Purpose
This guide provides validation rules for detecting data quality issues after CSV parsing. Apply these checks to the parsed data before analysis to catch problems early and report them with actionable detail.
Validation Checks
Missing Value Detection
Scan each column for null, empty string, or whitespace-only values. Report as: "Column '[name]' has [N] missing values ([X]% of rows) in rows [list]." When more than 10 rows are affected, show the first 5 and note "and [N] more." Columns with >50% missing values should be flagged as potentially unusable for analysis.
Date Format Validation
For columns identified as dates, attempt to parse each value. Valid formats include ISO (YYYY-MM-DD), US (MM/DD/YYYY), European (DD/MM/YYYY), and natural language (Jan 15, 2024). Report unparseable dates as: "Column '[name]' has [N] invalid dates in rows [list]. Expected formats: YYYY-MM-DD, MM/DD/YYYY, or 'Jan 15, 2024'." Flag future dates (more than 7 days ahead) as suspicious unless the column name suggests forecasts or expected dates.
Duplicate Detection
If an ID-like column exists (containing "id", "key", "number", or unique identifiers), check for duplicate values. Report as: "Found [N] duplicate IDs: [ID1] (rows [list]), [ID2] (rows [list])." Show up to 5 duplicates; if more exist, note "and [N] more duplicate IDs." Ask the user how to handle: keep first, keep latest (by date column), sum amounts, or remove entirely.
Suspicious Value Flags
Check for values that are technically valid but likely erroneous:
- Negative amounts in columns that should be positive (revenue, counts, quantities): "Column '[name]' has [N] negative values in rows [list]. Verify these are intentional."

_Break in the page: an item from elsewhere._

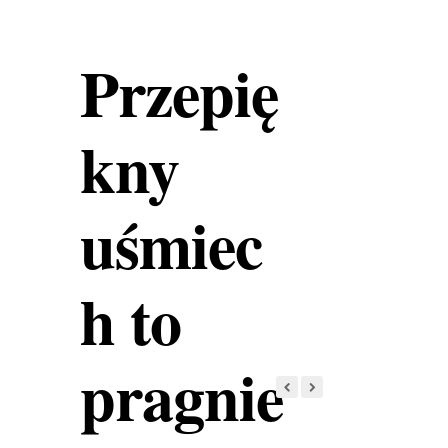
Przepię
kny
uśmiec
h to
pragnie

- Future dates in historical columns (created_date, close_date): "Column '[name]' has [N] dates in the future in rows [list]."
- Percentages outside 0-100 (unless explicitly a multiplier): "Column '[name]' has values outside 0-100% range in rows [list]."
- Outliers more than 3 standard deviations from mean in numeric columns: "Column '[name]' has [N] extreme outliers in rows [list]. Largest: [value], smallest: [value]."
Error Message Templates
Use these templates for consistent, actionable error reporting:
| Issue Type | Template |
|---|---|
| Missing values | "Column '[column]' has [N] missing values ([X]% of rows) in rows [first 5 rows]. [Add 'and N more' if >5]" |
| Invalid dates | "Column '[column]' has [N] invalid dates in rows [list]. Expected: YYYY-MM-DD, MM/DD/YYYY, or 'Jan 15, 2024'" |
| Duplicates | "Found [N] duplicate IDs: [ID] (rows [list]), [ID] (rows [list]). [Add 'and N more' if >5]" |
| Negative amounts | "Column '[column]' has [N] negative values in rows [list]. Verify intentional." |
| Future dates | "Column '[column]' has [N] future dates in rows [list]. Expected historical data." |
| Percentage range | "Column '[column]' has [N] values outside 0-100% in rows [list]." |
| Outliers | "Column '[column]' has [N] extreme outliers (>3σ) in rows [list]. Range: [min] to [max]." |
Output Format
Add a "validation" object to the interpreted CSV output:
{
"validation": {
"status": "clean | warnings | errors",
"issues": [
{
"type": "missing_values | invalid_dates | duplicates | suspicious_values",
"column": "column name",
"severity": "warning | error",
"count": N,
"rows": [row numbers],
"message": "Human-readable message using templates above"
}
],
"summary": "Brief overall assessment"
}
}Set status to "errors" if any issue would prevent meaningful analysis (>50% missing in key column, all dates invalid). Set to "warnings" for issues that should be noted but don't block analysis. Set to "clean" only if no issues found.
Severity Guidelines
Errors (block analysis or require user decision):
- ID column has duplicates (affects counts and aggregations)
- Required column has >50% missing values
- All values in a date column are unparseable
Warnings (note in output, proceed with caution):
- <20% missing values in non-critical columns
- A few suspicious values (negatives, outliers)
- Some unparseable dates with most valid
Handling Decisions
When validation finds issues requiring user input, present options clearly:
- Duplicates: "Keep first occurrence, keep latest by [date column], sum amounts, or exclude duplicates?"
- Missing values: "Exclude rows with missing [column], treat as zero, or proceed with partial data?"
- Invalid dates: "Exclude rows with invalid dates, or proceed without date-based analysis?"